Pourtant, pour le tribunal, ce n'est pas assez. Un premier jugement l'année dernière a condamné la MSA qui l'avait affiliée : « La justice a nié mon activité agricole pour la raison qu'elle serait négligeable. Pour eux, mes brebis, mon fromage, c'est farfelu. » Dernièrement, le tribunal des baux ruraux a aussi ordonné son expulsion... en pleine année de cultures ! « Le tribunal m'enlève la possibilité d'avoir un bail sur des terres que j'exploite depuis des années. Si un huissier vient demain, j'ai huit jours pour partir... ce qui ne se fait jamais en agriculture. » D'autant qu'Yveline a fait appel.
Incompréhensible pour de nombreuses associations militantes : Minga, la Wouamap, le groupement des agriculteurs bio Gab 29, la Confédération paysanne, le Civam, Terre de liens... Leur pétition de soutien a déjà recueilli 1 600 signatures sur Internet. Dimanche, jour de la journée internationale pour les luttes paysannes, elles organisent aussi une journée de mobilisation chez Yveline.
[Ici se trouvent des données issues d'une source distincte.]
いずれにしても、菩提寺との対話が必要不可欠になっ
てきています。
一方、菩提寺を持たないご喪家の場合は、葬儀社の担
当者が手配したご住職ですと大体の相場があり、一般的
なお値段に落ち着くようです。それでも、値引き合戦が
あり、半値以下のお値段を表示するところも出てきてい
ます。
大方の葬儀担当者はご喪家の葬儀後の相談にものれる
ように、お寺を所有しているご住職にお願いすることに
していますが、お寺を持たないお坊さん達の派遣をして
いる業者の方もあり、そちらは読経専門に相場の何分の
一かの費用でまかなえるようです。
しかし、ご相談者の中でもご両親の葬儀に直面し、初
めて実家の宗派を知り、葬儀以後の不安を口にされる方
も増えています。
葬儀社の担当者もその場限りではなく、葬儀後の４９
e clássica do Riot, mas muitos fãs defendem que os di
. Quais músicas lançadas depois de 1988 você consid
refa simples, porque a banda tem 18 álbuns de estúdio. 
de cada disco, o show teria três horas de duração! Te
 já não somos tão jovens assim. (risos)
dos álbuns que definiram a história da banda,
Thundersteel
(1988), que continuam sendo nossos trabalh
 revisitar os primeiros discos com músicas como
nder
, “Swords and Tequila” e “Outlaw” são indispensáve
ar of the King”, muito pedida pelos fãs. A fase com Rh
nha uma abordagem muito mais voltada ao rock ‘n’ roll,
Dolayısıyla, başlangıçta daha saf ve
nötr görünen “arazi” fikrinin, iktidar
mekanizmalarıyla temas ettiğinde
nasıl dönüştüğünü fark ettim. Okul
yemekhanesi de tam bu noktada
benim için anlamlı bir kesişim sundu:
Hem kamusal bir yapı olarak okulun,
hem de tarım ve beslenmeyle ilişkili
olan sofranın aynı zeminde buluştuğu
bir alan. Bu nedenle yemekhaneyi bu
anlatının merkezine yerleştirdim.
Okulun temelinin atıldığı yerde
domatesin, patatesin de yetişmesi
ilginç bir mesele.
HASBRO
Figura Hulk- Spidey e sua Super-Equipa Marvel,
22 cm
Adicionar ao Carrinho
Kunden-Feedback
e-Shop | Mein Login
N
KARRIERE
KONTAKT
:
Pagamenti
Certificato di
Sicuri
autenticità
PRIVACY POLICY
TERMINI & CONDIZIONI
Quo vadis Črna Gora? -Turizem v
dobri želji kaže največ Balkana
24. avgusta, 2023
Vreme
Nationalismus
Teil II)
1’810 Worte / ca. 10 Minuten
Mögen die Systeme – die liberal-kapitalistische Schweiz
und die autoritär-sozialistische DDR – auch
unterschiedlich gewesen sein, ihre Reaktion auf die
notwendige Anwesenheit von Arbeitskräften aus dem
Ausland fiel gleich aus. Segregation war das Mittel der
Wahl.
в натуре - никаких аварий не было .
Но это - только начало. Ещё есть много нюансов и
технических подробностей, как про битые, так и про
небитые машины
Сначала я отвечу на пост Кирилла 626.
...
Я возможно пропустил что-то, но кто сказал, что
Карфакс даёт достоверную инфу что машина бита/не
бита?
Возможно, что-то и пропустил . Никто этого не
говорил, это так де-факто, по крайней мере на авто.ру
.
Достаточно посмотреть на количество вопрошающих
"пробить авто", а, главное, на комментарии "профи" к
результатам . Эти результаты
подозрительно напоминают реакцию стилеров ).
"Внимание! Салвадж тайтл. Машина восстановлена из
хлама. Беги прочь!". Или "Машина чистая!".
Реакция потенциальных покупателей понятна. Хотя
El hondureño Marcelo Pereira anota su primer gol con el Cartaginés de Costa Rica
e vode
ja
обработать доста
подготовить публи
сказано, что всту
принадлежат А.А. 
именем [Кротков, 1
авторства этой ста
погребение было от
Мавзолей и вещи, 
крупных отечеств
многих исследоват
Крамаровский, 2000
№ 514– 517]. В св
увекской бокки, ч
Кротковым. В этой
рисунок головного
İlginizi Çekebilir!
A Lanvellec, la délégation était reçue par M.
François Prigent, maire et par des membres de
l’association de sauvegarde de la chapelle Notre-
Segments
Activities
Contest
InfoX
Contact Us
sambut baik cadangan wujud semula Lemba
« Il ne s'agit pas de prendre parti sur l'enjeu du procès qui l'oppose à sa famille, mais sur l'enjeu du maintien de ce type d'agriculture dans le Finistère », explique Emmanuel Antoine, président de Mingwa. Pour ces associations, l'histoire d'Yveline illustre parfaitement les difficultés que rencontrent aujourd'hui les paysans. Les zones d'activités et les lotissements dévorent la campagne. « Il y a une pression foncière dingue. Chaque jour, en France, 230 ha disparaissent. En Bretagne, chaque année, 500 jeunes n'arrivent pas à trouver des terres. »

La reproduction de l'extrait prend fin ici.